* Aim of the task
Your output should be everything below from the line containing "حوار معرفي واسع لفهم واقعنا العلمي والمجتمعي" down to the line containing "pomocníkom na pohostenie", both ends included, copied exactly, with pictures left out.
* * * * *
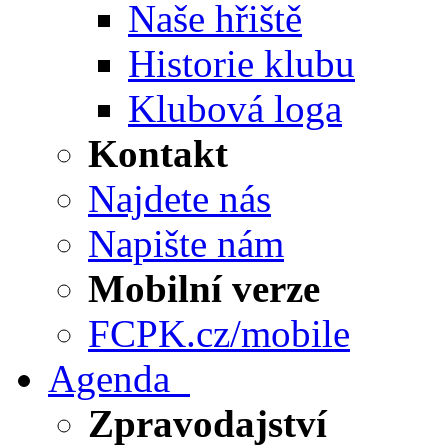
Naše hřiště
Historie klubu
Klubová loga
Kontakt
Najdete nás
Napište nám
Mobilní verze
FCPK.cz/mobile
Agenda
Zpravodajství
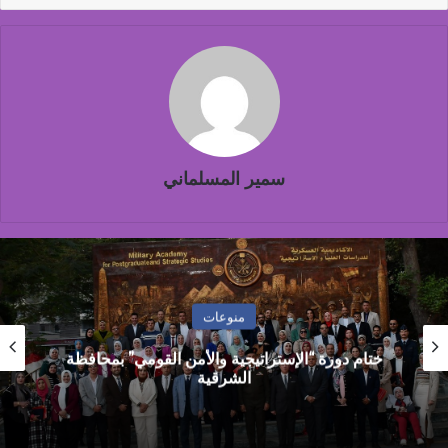
سمير المسلماني
منوعات
د. نصر هرموش من تركيا “يسعى هذا المؤتمر لخلق
حوار معرفي واسع لفهم واقعنا العلمي والمجتمعي
ومواكبة التطور.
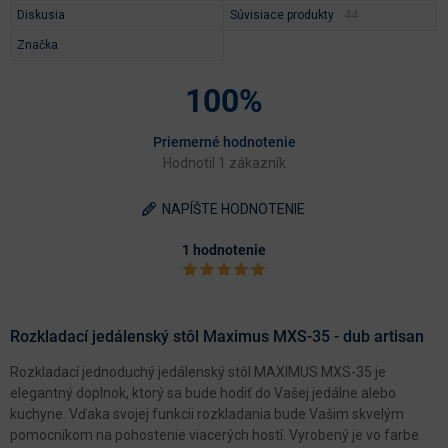
Diskusia
Súvisiace produkty
Značka
100%
Priemerné hodnotenie
Hodnotil 1 zákazník
NAPÍŠTE HODNOTENIE
1 hodnotenie
Rozkladací jedálenský stôl Maximus MXS-35 - dub artisan
Rozkladací jednoduchý jedálenský stôl MAXIMUS MXS-35 je
elegantný doplnok, ktorý sa bude hodiť do Vašej jedálne alebo
kuchyne. Vďaka svojej funkcii rozkladania bude Vašim skvelým
pomocníkom na pohostenie viacerých hostí. Vyrobený je vo farbe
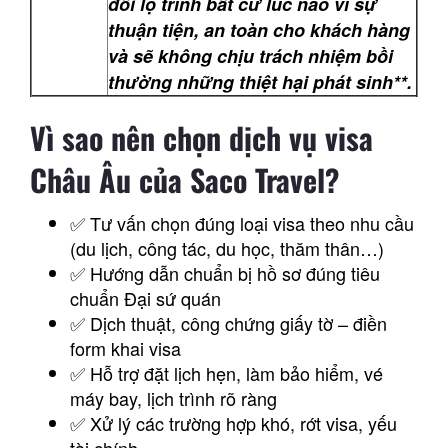
đổi lộ trình bất cứ lúc nào vì sự
thuận tiện, an toàn cho khách hàng
và sẽ không chịu trách nhiệm bồi
thường những thiệt hại phát sinh**.
Vì sao nên chọn dịch vụ visa
Châu Âu của Saco Travel?
✅ Tư vấn chọn đúng loại visa theo nhu cầu
(du lịch, công tác, du học, thăm thân…)
✅ Hướng dẫn chuẩn bị hồ sơ đúng tiêu
chuẩn Đại sứ quán
✅ Dịch thuật, công chứng giấy tờ – điền
form khai visa
✅ Hỗ trợ đặt lịch hẹn, làm bảo hiểm, vé
máy bay, lịch trình rõ ràng
✅ Xử lý các trường hợp khó, rớt visa, yếu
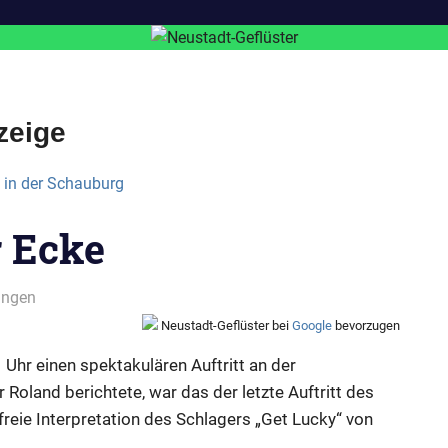
zeige
r Ecke
ungen
Neustadt-Geflüster bei
Google
bevorzugen
Uhr einen spektakulären Auftritt an der
oland berichtete, war das der letzte Auftritt des
reie Interpretation des Schlagers „Get Lucky“ von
* * * * *
* Output for this task
حوار معرفي واسع لفهم واقعنا العلمي والمجتمعي
ومواكبة التطور.
Diskusia
Súvisiace produkty
Značka
100%
Priemerné hodnotenie
Hodnotil 1 zákazník
NAPÍŠTE HODNOTENIE
1 hodnotenie
Rozkladací jedálenský stôl Maximus MXS-35 - dub artisan
Rozkladací jednoduchý jedálenský stôl MAXIMUS MXS-35 je
elegantný doplnok, ktorý sa bude hodiť do Vašej jedálne alebo
kuchyne. Vďaka svojej funkcii rozkladania bude Vašim skvelým
pomocníkom na pohostenie viacerých hostí. Vyrobený je vo farbe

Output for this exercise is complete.